Bolloré en Afrique : il n’est pas fini, le temps des colonies26/08/20152015Journal/medias/journalnumero/images/2015/08/2456.jpg.445x577_q85_box-0%2C104%2C1383%2C1896_crop_detail.jpg

Dans le monde

Bolloré en Afrique : il n’est pas fini, le temps des colonies

Le groupe Bolloré se lance dans la construction d’une ligne de chemin de fer reliant la Côte d’Ivoire au Togo, en passant par le Burkina Faso, le Niger et le Bénin, et s’étirant sur plus de 2 700 km. Il a déjà signé à la mi-août, via sa filiale Bolloré Africa Logistics (BAL), un accord avec le Niger et le Bénin, portant sur un tronçon de 1 065 kilomètres reliant Cotonou à Niamey.

Dans le cadre des conventions de concession, de construction et d’exploitation signées, Bolloré va financer les travaux de construction et de réhabilitation des tronçons construits à l’époque coloniale. Le montant des investissements s’élèverait à 1 milliard d’euros, soit 1 million du kilomètre. Vincent Bolloré prétend que tout cela sera financé sur les fonds propres du groupe. Mais les activités africaines de Bolloré ont souvent bénéficié de programmes d’aide publique pour le développement d’infrastructures. De toute façon, ce projet promet de rapporter beaucoup d’argent à Bolloré, dont la fortune s’élève déjà à 11 milliards d’euros, soit plus que le PIB annuel du Bénin, estimé à moins de 8 milliards d’euros. La future ligne qui relie le Niger au Bénin sera gérée par Benirail, une société créée fin mai, dont les actionnaires sont le Bénin, le Niger et Bolloré. Mais, si les États béninois et nigérien sont actionnaires chacun à 10 %, le groupe du milliardaire français le sera à 80 % si aucun autre investisseur privé ne se présente, et à 40 % dans le pire des cas, si l’on peut dire. Le rapport de force entre Bolloré, seul, et l’État du Bénin tout entier, indique assez qui exploite qui.

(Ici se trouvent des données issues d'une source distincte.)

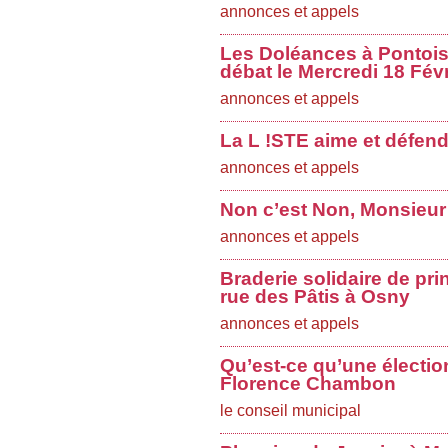
annonces et appels
Les Doléances à Pontoise
débat le Mercredi 18 Févr
annonces et appels
La L !STE aime et défend
annonces et appels
Non c’est Non, Monsieur
annonces et appels
Braderie solidaire de pri
rue des Pâtis à Osny
annonces et appels
Qu’est-ce qu’une électio
Florence Chambon
le conseil municipal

Bolloré a acquis depuis près de cinquante ans une situation de monopole dans un certain nombre de secteurs, en particulier dans la partie du continent qui faisait partie auparavant de l’empire colonial français. Le groupe français, présent dans 46 pays africains, possède les infrastructures de quinze ports, dont celui d’Abidjan, des équipements de logistique, des entrepôts, des plantations de palmiers à huile et d’hévéas, et des usines de transformation. Il transporte entre 20 et 30 % des exportations de cacao, de café, d’huile de palme, de coton du continent.

Bolloré défend son projet de ligne de chemin de fer en expliquant qu’il s’agit là d’aider au développement de l’Afrique. Le transport de marchandises et de minerais réalisé grâce à la construction de la ligne ferroviaire Cotonou-Abidjan devrait représenter 90 % du chiffre d’affaires. Le transport de voyageurs ne concernera qu’une part réduite de l’activité de la ligne de chemin de fer, alors que la population de la région devrait dépasser les 300 millions en 2020. Un tel projet représente certes un progrès technique, qui pourrait constituer un progrès tout court pour les populations. Mais comme toujours dans cette société capitaliste, il se traduira surtout par l’exploitation des travailleurs, à commencer par ceux employés à la construction du chemin de fer, et par le renforcement de l’emprise d’une multinationale sur les pays concernés.

« Cette région est riche en minerai, en coton, en hydrocarbures, et le transport de marchandises et de minerai, qui est celui qui rapporte le plus d’argent, est donc intéressant », déclarait il y a peu Michel Roussin, conseiller du PDG du groupe, exprimant on ne peut plus clairement les vraies motivations de Bolloré, loin de ses discours sur l’aide à l’Afrique.

Ce conseiller fut également directeur de cabinet du patron de la DGSE (services secrets français), directeur de cabinet de Jacques Chirac, ministre de la Coopération du gouvernement Balladur et président du Medef Afrique : une illustration de ces liens entre État français et grands patrons, qui permettent à Bolloré de réaliser de si bonnes affaires.

Grâce au soutien des gouvernements français successifs et aux relations étroites qu’ils entretiennent avec les dirigeants africains, Bolloré peut continuer à s’enrichir par le pillage des richesses de ce continent… mieux encore qu’au temps des colonies.